Start of Record set

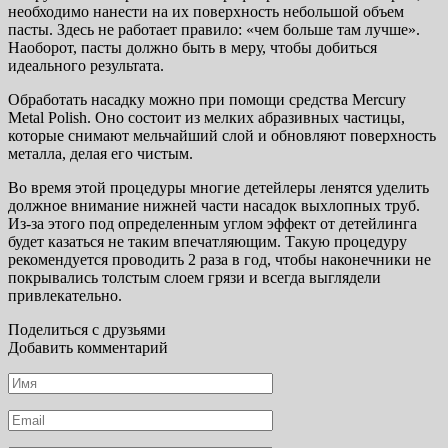
необходимо нанести на их поверхность небольшой объем
пасты. Здесь не работает правило: «чем больше там лучше».
Наоборот, пасты должно быть в меру, чтобы добиться
идеального результата.
Обработать насадку можно при помощи средства Mercury
Metal Polish. Оно состоит из мелких абразивных частицы,
которые снимают мельчайший слой и обновляют поверхность
металла, делая его чистым.
Во время этой процедуры многие детейлеры ленятся уделить
должное внимание нижней части насадок выхлопных труб.
Из-за этого под определенным углом эффект от детейлинга
будет казаться не таким впечатляющим. Такую процедуру
рекомендуется проводить 2 раза в год, чтобы наконечники не
покрывались толстым слоем грязи и всегда выглядели
привлекательно.
Поделиться с друзьями
Добавить комментарий
Имя
*
Email
*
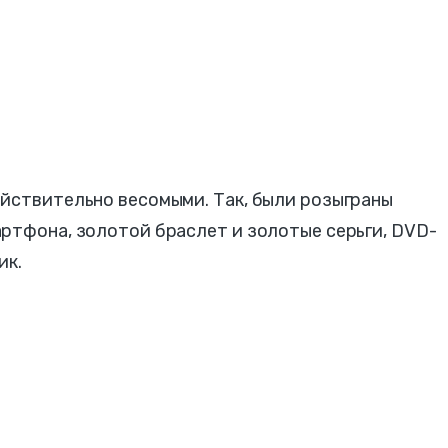
ействительно весомыми. Так, были розыграны
ртфона, золотой браслет и золотые серьги, DVD-
ик.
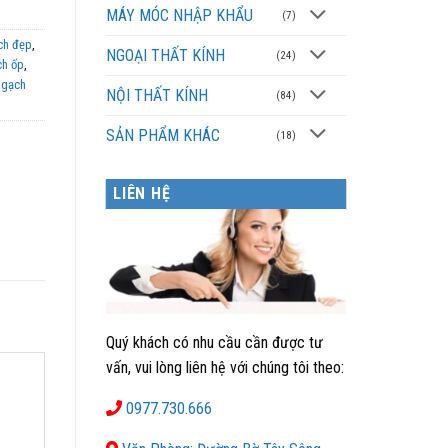
MÁY MÓC NHẬP KHẨU
(7)
ch đẹp
,
NGOẠI THẤT KÍNH
(24)
ch ốp
,
,
gạch
NỘI THẤT KÍNH
(84)
SẢN PHẨM KHÁC
(18)
LIÊN HỆ
Quý khách có nhu cầu cần được tư
vấn, vui lòng liên hệ với chúng tôi theo:
0977.730.666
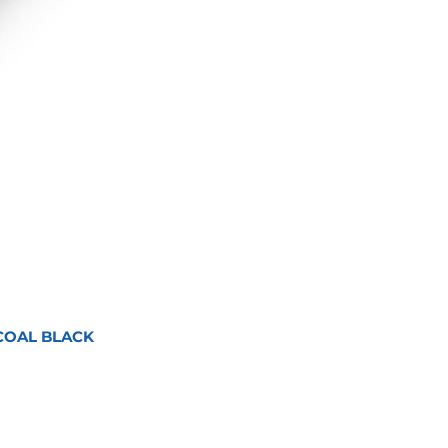
COAL BLACK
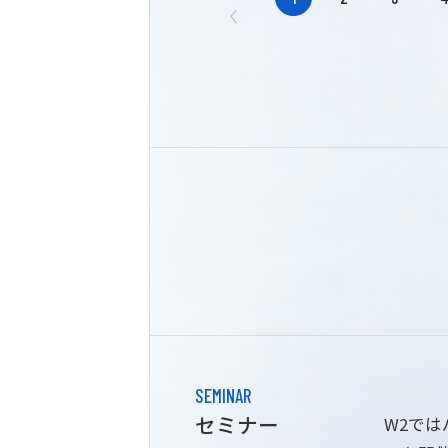
SEMINAR
セミナー
W2で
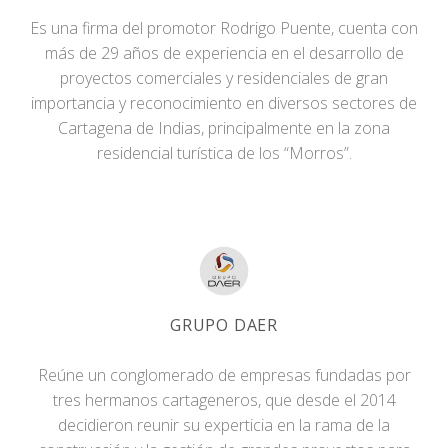
Es una firma del promotor Rodrigo Puente, cuenta con
más de 29 años de experiencia en el desarrollo de
proyectos comerciales y residenciales de gran
importancia y reconocimiento en diversos sectores de
Cartagena de Indias, principalmente en la zona
residencial turística de los “Morros”.
GRUPO DAER
Reúne un conglomerado de empresas fundadas por
tres hermanos cartageneros, que desde el 2014
decidieron reunir su experticia en la rama de la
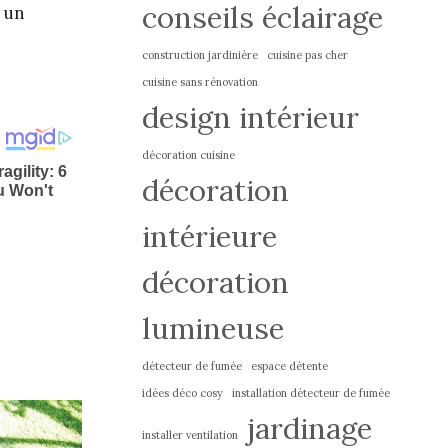
conseils éclairage
r un
construction jardinière
cuisine pas cher
cuisine sans rénovation
design intérieur
décoration cuisine
décoration
intérieure
décoration
lumineuse
détecteur de fumée
espace détente
idées déco cosy
installation détecteur de fumée
jardinage
installer ventilation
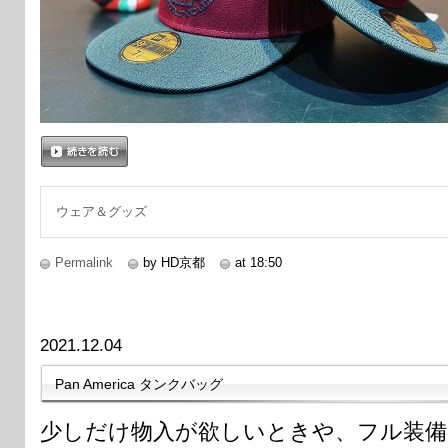
続きを読む
ウェア＆グッズ
Permalink
by HD京都
at 18:50
2021.12.04
Pan America タンクバッグ
少しだけ物入が欲しいときや、フル装備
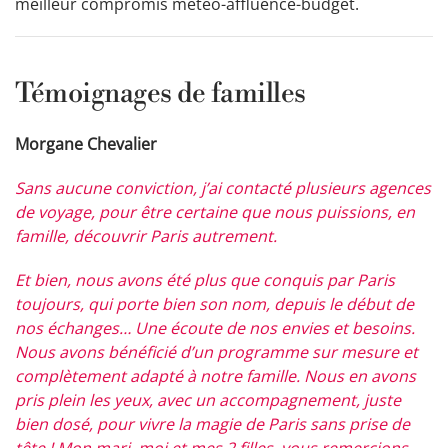
meilleur compromis météo-affluence-budget.
Témoignages de familles
Morgane Chevalier
Sans aucune conviction, j’ai contacté plusieurs agences
de voyage, pour être certaine que nous puissions, en
famille, découvrir Paris autrement.
Et bien, nous avons été plus que conquis par Paris
toujours, qui porte bien son nom, depuis le début de
nos échanges… Une écoute de nos envies et besoins.
Nous avons bénéficié d’un programme sur mesure et
complètement adapté à notre famille. Nous en avons
pris plein les yeux, avec un accompagnement, juste
bien dosé, pour vivre la magie de Paris sans prise de
tête ! Mon mari, moi et mes 2 filles, vous remercions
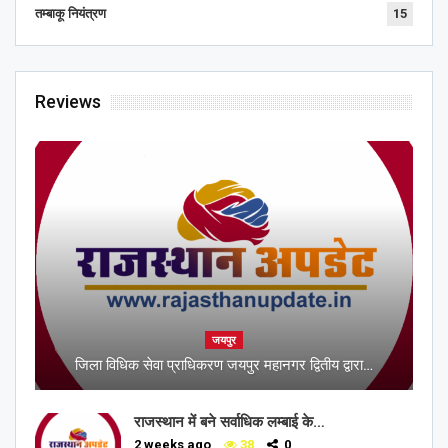
तम्बाकू नियंत्रण
15
Reviews
जयपुर
जिला विधिक सेवा प्राधिकरण जयपुर महानगर द्वितीय द्वारा…
राजस्थान में बने सर्वाधिक लम्बाई के…
2 weeks ago
38
0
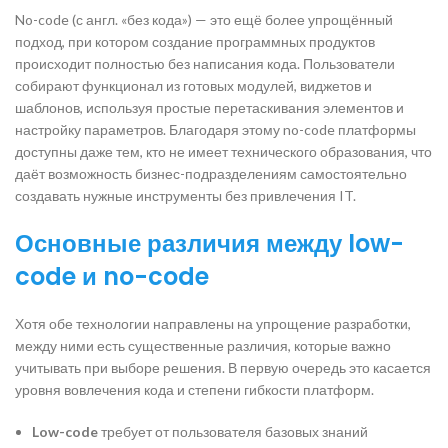
No-code (с англ. «без кода») — это ещё более упрощённый
подход, при котором создание программных продуктов
происходит полностью без написания кода. Пользователи
собирают функционал из готовых модулей, виджетов и
шаблонов, используя простые перетаскивания элементов и
настройку параметров. Благодаря этому no-code платформы
доступны даже тем, кто не имеет технического образования, что
даёт возможность бизнес-подразделениям самостоятельно
создавать нужные инструменты без привлечения IT.
Основные различия между low-
code и no-code
Хотя обе технологии направлены на упрощение разработки,
между ними есть существенные различия, которые важно
учитывать при выборе решения. В первую очередь это касается
уровня вовлечения кода и степени гибкости платформ.
Low-code
требует от пользователя базовых знаний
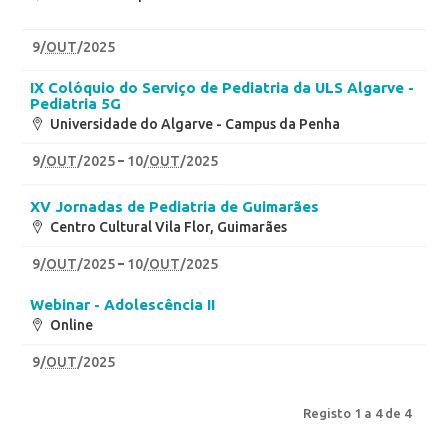
9
/
OUT
/2025
IX Colóquio do Serviço de Pediatria da ULS Algarve -
Pediatria 5G
Universidade do Algarve - Campus da Penha
9
/
OUT
/2025
10
/
OUT
/2025
XV Jornadas de Pediatria de Guimarães
Centro Cultural Vila Flor, Guimarães
9
/
OUT
/2025
10
/
OUT
/2025
Webinar - Adolescência II
Online
9
/
OUT
/2025
Registo 1 a 4 de 4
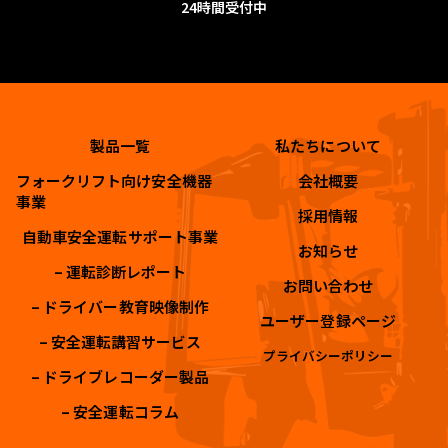
24時間受付中
製品一覧
私たちについて
フォークリフト向け安全機器
会社概要
事業
採用情報
自動車安全運転サポート事業
お知らせ
– 運転診断レポート
お問い合わせ
– ドライバー教育映像制作
ユーザー登録ページ
– 安全運転講習サービス
プライバシーポリシー
– ドライブレコーダー製品
– 安全運転コラム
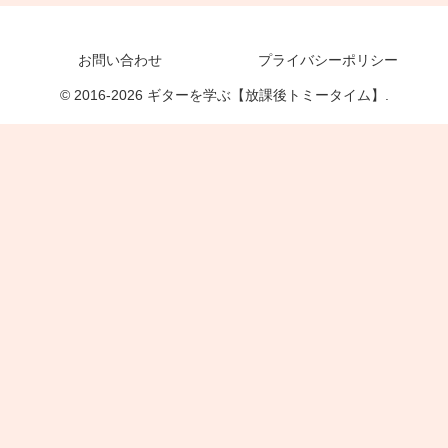
お問い合わせ
プライバシーポリシー
© 2016-2026 ギターを学ぶ【放課後トミータイム】.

End of Record set

Problem to solve:
For this exercise, transcribe the data exactly but without its pictures.

Task result:
необходимо нанести на их поверхность небольшой объем
пасты. Здесь не работает правило: «чем больше там лучше».
Наоборот, пасты должно быть в меру, чтобы добиться
идеального результата.
Обработать насадку можно при помощи средства Mercury
Metal Polish. Оно состоит из мелких абразивных частицы,
которые снимают мельчайший слой и обновляют поверхность
металла, делая его чистым.
Во время этой процедуры многие детейлеры ленятся уделить
должное внимание нижней части насадок выхлопных труб.
Из-за этого под определенным углом эффект от детейлинга
будет казаться не таким впечатляющим. Такую процедуру
рекомендуется проводить 2 раза в год, чтобы наконечники не
покрывались толстым слоем грязи и всегда выглядели
привлекательно.
Поделиться с друзьями
Добавить комментарий
Имя
*
Email
*
ействительно весомыми. Так, были розыграны
ртфона, золотой браслет и золотые серьги, DVD-
ик.
MÁY MÓC NHẬP KHẨU
(7)
ch đẹp
,
NGOẠI THẤT KÍNH
(24)
ch ốp
,
,
gạch
NỘI THẤT KÍNH
(84)
SẢN PHẨM KHÁC
(18)
LIÊN HỆ
Quý khách có nhu cầu cần được tư
vấn, vui lòng liên hệ với chúng tôi theo:
0977.730.666
COAL BLACK
SEMINAR
セミナー
W2で
Es una firma del promotor Rodrigo Puente, cuenta con
más de 29 años de experiencia en el desarrollo de
proyectos comerciales y residenciales de gran
importancia y reconocimiento en diversos sectores de
Cartagena de Indias, principalmente en la zona
residencial turística de los “Morros”.
GRUPO DAER
Reúne un conglomerado de empresas fundadas por
tres hermanos cartageneros, que desde el 2014
decidieron reunir su experticia en la rama de la
conseils éclairage
r un
construction jardinière
cuisine pas cher
cuisine sans rénovation
design intérieur
décoration cuisine
décoration
intérieure
décoration
lumineuse
détecteur de fumée
espace détente
idées déco cosy
installation détecteur de fumée
jardinage
installer ventilation
続きを読む
ウェア＆グッズ
Permalink
by HD京都
at 18:50
2021.12.04
Pan America タンクバッグ
少しだけ物入が欲しいときや、フル装備
meilleur compromis météo-affluence-budget.
Témoignages de familles
Morgane Chevalier
Sans aucune conviction, j’ai contacté plusieurs agences
de voyage, pour être certaine que nous puissions, en
famille, découvrir Paris autrement.
Et bien, nous avons été plus que conquis par Paris
toujours, qui porte bien son nom, depuis le début de
nos échanges… Une écoute de nos envies et besoins.
Nous avons bénéficié d’un programme sur mesure et
complètement adapté à notre famille. Nous en avons
pris plein les yeux, avec un accompagnement, juste
bien dosé, pour vivre la magie de Paris sans prise de
tête ! Mon mari, moi et mes 2 filles, vous remercions
तम्बाकू नियंत्रण
15
Reviews
जयपुर
जिला विधिक सेवा प्राधिकरण जयपुर महानगर द्वितीय द्वारा…
राजस्थान में बने सर्वाधिक लम्बाई के…
2 weeks ago
38
0
No-code (с англ. «без кода») — это ещё более упрощённый
подход, при котором создание программных продуктов
происходит полностью без написания кода. Пользователи
собирают функционал из готовых модулей, виджетов и
шаблонов, используя простые перетаскивания элементов и
настройку параметров. Благодаря этому no-code платформы
доступны даже тем, кто не имеет технического образования, что
даёт возможность бизнес-подразделениям самостоятельно
создавать нужные инструменты без привлечения IT.
Основные различия между low-
code и no-code
Хотя обе технологии направлены на упрощение разработки,
между ними есть существенные различия, которые важно
учитывать при выборе решения. В первую очередь это касается
уровня вовлечения кода и степени гибкости платформ.
Low-code
требует от пользователя базовых знаний
9
/
OUT
/2025
IX Colóquio do Serviço de Pediatria da ULS Algarve -
Pediatria 5G
Universidade do Algarve - Campus da Penha
9
/
OUT
/2025
10
/
OUT
/2025
XV Jornadas de Pediatria de Guimarães
Centro Cultural Vila Flor, Guimarães
9
/
OUT
/2025
10
/
OUT
/2025
Webinar - Adolescência II
Online
9
/
OUT
/2025
Registo 1 a 4 de 4
24時間受付中
製品一覧
私たちについて
フォークリフト向け安全機器
会社概要
事業
採用情報
自動車安全運転サポート事業
お知らせ
– 運転診断レポート
お問い合わせ
– ドライバー教育映像制作
ユーザー登録ページ
– 安全運転講習サービス
プライバシーポリシー
– ドライブレコーダー製品
– 安全運転コラム
お問い合わせ
プライバシーポリシー
© 2016-2026 ギターを学ぶ【放課後トミータイム】.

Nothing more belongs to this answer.